Faits notables dans la pratique du marché
L’étude fait état de nombreux autres éléments qui se démarquent considérablement des pratiques antérieures du marché, comme en témoignent les trois études précédentes de l’ABA.
En ce qui concerne les engagements relatifs à la période intermédiaire, l’étude a observé :
- le pourcentage le plus élevé de transactions (80 %) exigeant expressément que la cible notifie à l’acheteur tout manquement aux déclarations, garanties ou engagements;
- le pourcentage le plus élevé de transactions (82 %) comprenant une clause de non-concurrence et de non-sollicitation.

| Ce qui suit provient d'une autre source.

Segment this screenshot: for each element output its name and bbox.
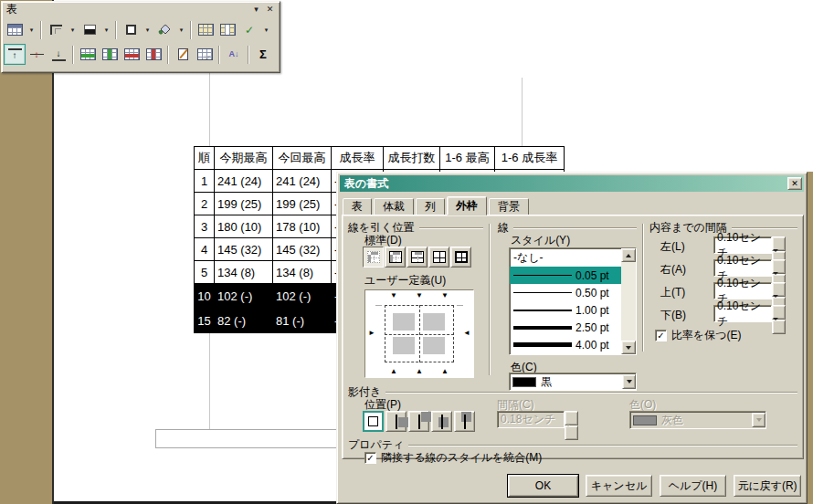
table-cell[interactable]: 145 (32)	[273, 238, 332, 261]
preset-box-all-thick-button[interactable]	[450, 247, 471, 268]
table-cell[interactable]: 1	[195, 170, 215, 193]
table-cell[interactable]: 3	[195, 215, 215, 238]
tab-background[interactable]: 背景	[489, 198, 529, 215]
insert-table-dropdown[interactable]: ▾	[26, 19, 37, 40]
table-cell[interactable]: 102 (-)	[273, 284, 332, 309]
style-item[interactable]: 4.00 pt	[510, 336, 621, 353]
style-item-none[interactable]: -なし-	[510, 249, 621, 267]
table-cell[interactable]: 134 (8)	[215, 261, 273, 284]
toolbar-menu-button[interactable]: ▾	[249, 4, 263, 16]
spacing-left-value[interactable]: 0.10センチ	[713, 236, 772, 254]
table-properties-button[interactable]: ☞	[194, 44, 216, 65]
shadow-top-left-button[interactable]	[454, 411, 475, 432]
table-cell[interactable]: 180 (10)	[215, 215, 273, 238]
table-cell[interactable]: 145 (32)	[215, 238, 273, 261]
spinner[interactable]	[772, 282, 786, 299]
table-cell[interactable]: 241 (24)	[273, 170, 332, 193]
dialog-titlebar[interactable]: 表の書式 ✕	[340, 175, 804, 192]
table-cell[interactable]: 178 (10)	[273, 215, 332, 238]
empty-text-frame[interactable]	[155, 429, 339, 448]
scroll-down-button[interactable]	[621, 341, 636, 354]
border-style-button[interactable]	[45, 19, 67, 40]
shadow-none-button[interactable]	[363, 411, 384, 432]
spinner[interactable]	[772, 236, 786, 254]
optimize-button[interactable]: ✓	[238, 19, 260, 40]
table-header-cell[interactable]: 成長率	[332, 147, 384, 170]
scroll-up-button[interactable]	[621, 248, 636, 262]
dialog-close-button[interactable]: ✕	[787, 177, 802, 190]
line-style-button[interactable]	[120, 19, 142, 40]
align-top-button[interactable]: ↑	[4, 44, 26, 65]
optimize-dropdown[interactable]: ▾	[260, 19, 272, 40]
delete-column-button[interactable]	[143, 44, 164, 65]
split-cells-button[interactable]	[216, 19, 238, 40]
align-bottom-button[interactable]: ↓	[48, 44, 69, 65]
spacing-right-field[interactable]: 0.10センチ	[713, 259, 786, 277]
autoformat-button[interactable]	[172, 44, 194, 65]
shadow-bottom-right-button[interactable]	[385, 411, 406, 432]
table-cell[interactable]: 81 (-)	[273, 309, 332, 333]
tab-borders[interactable]: 外枠	[447, 196, 487, 215]
preset-box-horizontal-button[interactable]	[406, 247, 428, 268]
table-cell[interactable]: 5	[195, 261, 215, 284]
shadow-top-right-button[interactable]	[408, 411, 429, 432]
table-header-cell[interactable]: 1-6 成長率	[495, 147, 565, 170]
table-cell[interactable]: 102 (-)	[215, 284, 273, 309]
table-header-cell[interactable]: 今期最高	[215, 147, 273, 170]
spinner[interactable]	[772, 305, 786, 322]
insert-column-button[interactable]	[99, 44, 121, 65]
preset-no-border-button[interactable]	[363, 247, 384, 268]
border-preview[interactable]: ▼ ▼ ▼ ▲ ▲ ▲ ► ◄	[364, 289, 474, 378]
insert-table-button[interactable]	[4, 19, 26, 40]
listbox-scrollbar[interactable]	[621, 248, 636, 354]
toolbar-close-button[interactable]: ✕	[263, 4, 277, 16]
spacing-bottom-value[interactable]: 0.10センチ	[713, 305, 772, 322]
table-cell[interactable]: 10	[195, 284, 215, 309]
merge-cells-button[interactable]	[195, 19, 216, 40]
border-color-dropdown[interactable]: ▾	[100, 19, 112, 40]
spacing-left-field[interactable]: 0.10センチ	[713, 236, 786, 254]
cancel-button[interactable]: キャンセル	[586, 475, 652, 497]
table-cell[interactable]: 199 (25)	[273, 193, 332, 215]
spinner[interactable]	[772, 259, 786, 277]
shadow-bottom-left-button[interactable]	[431, 411, 452, 432]
line-style-listbox[interactable]: -なし- 0.05 pt 0.50 pt 1.00 pt 2.50 pt 4.0…	[509, 247, 637, 355]
checkbox[interactable]: ✓	[655, 330, 667, 341]
spacing-top-field[interactable]: 0.10センチ	[713, 282, 786, 299]
table-cell[interactable]: 82 (-)	[215, 309, 273, 333]
spacing-bottom-field[interactable]: 0.10センチ	[713, 305, 786, 322]
table-cell[interactable]: 199 (25)	[215, 193, 273, 215]
table-cell[interactable]: 15	[195, 309, 215, 333]
preset-box-button[interactable]	[385, 247, 406, 268]
delete-row-button[interactable]	[121, 44, 143, 65]
background-color-button[interactable]	[153, 19, 175, 40]
ok-button[interactable]: OK	[508, 475, 578, 497]
toolbar-titlebar[interactable]: 表 ▾ ✕	[2, 2, 280, 17]
table-header-cell[interactable]: 順	[195, 147, 215, 170]
tab-table[interactable]: 表	[343, 198, 372, 215]
tab-text-flow[interactable]: 体裁	[374, 198, 414, 215]
table-cell[interactable]: 134 (8)	[273, 261, 332, 284]
reset-button[interactable]: 元に戻す(R)	[734, 475, 801, 497]
background-color-dropdown[interactable]: ▾	[175, 19, 187, 40]
merge-adjacent-checkbox[interactable]: ✓ 隣接する線のスタイルを統合(M)	[364, 450, 542, 466]
tab-columns[interactable]: 列	[416, 198, 445, 215]
keep-ratio-checkbox[interactable]: ✓ 比率を保つ(E)	[655, 328, 742, 343]
style-item[interactable]: 2.50 pt	[510, 319, 621, 336]
sum-button[interactable]: Σ	[252, 44, 274, 65]
table-cell[interactable]: 2	[195, 193, 215, 215]
spacing-top-value[interactable]: 0.10センチ	[713, 282, 772, 299]
preset-box-all-button[interactable]	[428, 247, 449, 268]
table-header-cell[interactable]: 成長打数	[384, 147, 440, 170]
spacing-right-value[interactable]: 0.10センチ	[713, 259, 772, 277]
style-item-selected[interactable]: 0.05 pt	[510, 267, 621, 284]
help-button[interactable]: ヘルプ(H)	[660, 475, 726, 497]
table-cell[interactable]: 4	[195, 238, 215, 261]
table-cell[interactable]: 241 (24)	[215, 170, 273, 193]
border-style-dropdown[interactable]: ▾	[67, 19, 79, 40]
checkbox[interactable]: ✓	[364, 452, 376, 464]
style-item[interactable]: 0.50 pt	[510, 284, 621, 301]
center-vertical-button[interactable]: ↕	[26, 44, 48, 65]
line-style-dropdown[interactable]: ▾	[142, 19, 153, 40]
style-item[interactable]: 1.00 pt	[510, 301, 621, 319]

Concernant les conditions de clôture, l’étude a observé :
- le pourcentage le plus élevé de transactions (58 %) comportant uniquement une condition indépendante relative à un effet défavorable important;
- le pourcentage le plus bas de transactions (57 %) incluant une condition de clôture contre les poursuites contestant la validité de la transaction.
En matière d’indemnisation, l’étude a observé :
- le pourcentage le plus élevé de transactions (82 %) ne mentionnant pas les tactiques dilatoires[6];
- le pourcentage le plus bas de transactions (18 %) comportant une déclaration expresse de non-dépendance par l’acheteur[7];
- le pourcentage le plus élevé de transactions (46 %) comprenant une franchise déductible;
- le pourcentage le plus bas de transactions (33 %) comprenant un retour au premier dollar.
Nouvelles données significatives de l’étude
La taille et le champ d’application de l’étude ont été considérablement élargis par rapport aux études précédentes. Plusieurs nouveaux points de données ont été inclus, notamment sur la cybersécurité et la protection de la vie privée pour les déclarations et garanties de la cible. Concernant les engagements de la cible pour la période intermédiaire, les nouveaux points de données portent sur :
- l’approbation en vertu de la Loi sur la concurrence;
- l’approbation en vertu de la Loi sur Investissement Canada (propriétaire étranger);
- les engagements en matière de non-sollicitation et de non-concurrence;
- l’approbation des actionnaires.
Trois aspects en particulier présentent un nombre important de nouveaux points de données :
- les déclarations « Me Too »;
- la mise à jour des annexes d’information de la cible après l’exécution et avant la clôture et l’impact correspondant sur les droits de l’acheteur et la responsabilité du vendeur;
- l’assurance déclarations et garanties.
Comme l’assurance déclarations et garanties est devenue beaucoup plus courante dans les transactions de fusion et d’acquisition de sociétés fermées, les 11 nouveaux points de données sur cette assurance et leur évolution future présenteront un intérêt particulier pour les acteurs du secteur.
Comparaisons notables avec les pratiques du marché américain
Les tendances du marché des fusions et des acquisitions qui ressortent dans les études américaines de l’ABA permettent souvent de prévoir la direction que prendront les pratiques canadiennes en matière de fusion et d’acquisition. Mais pas toujours.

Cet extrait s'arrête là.